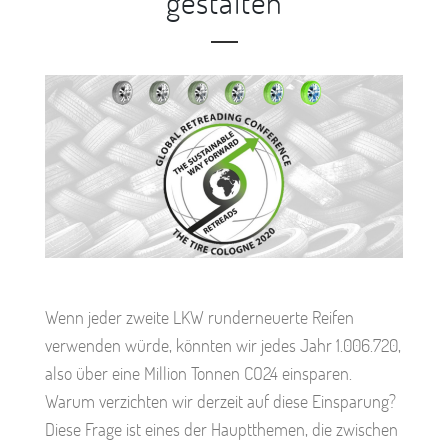
gestalten
Wenn jeder zweite LKW runderneuerte Reifen
verwenden würde, könnten wir jedes Jahr 1.006.720,
also über eine Million Tonnen CO24 einsparen.
Warum verzichten wir derzeit auf diese Einsparung?
Diese Frage ist eines der Hauptthemen, die zwischen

§ **ASSIGNMENT**
The records above are to be quoted exactly, with all pictures left out.

§ **TASK ANSWER**
gestalten
Wenn jeder zweite LKW runderneuerte Reifen
verwenden würde, könnten wir jedes Jahr 1.006.720,
also über eine Million Tonnen CO24 einsparen.
Warum verzichten wir derzeit auf diese Einsparung?
Diese Frage ist eines der Hauptthemen, die zwischen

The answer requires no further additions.